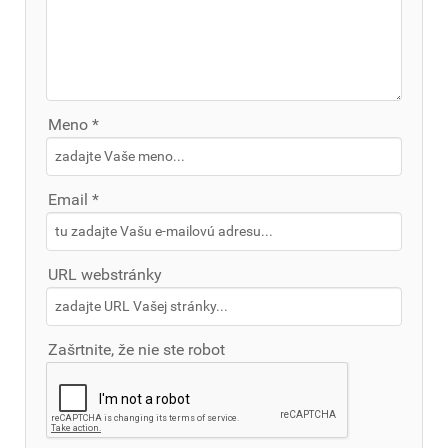
Meno *
Email *
URL webstránky
Zašrtnite, že nie ste robot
-=-=-=-=-
Output the complete listing exactly as it appears, except for the images.

Meno *
Email *
URL webstránky
Zašrtnite, že nie ste robot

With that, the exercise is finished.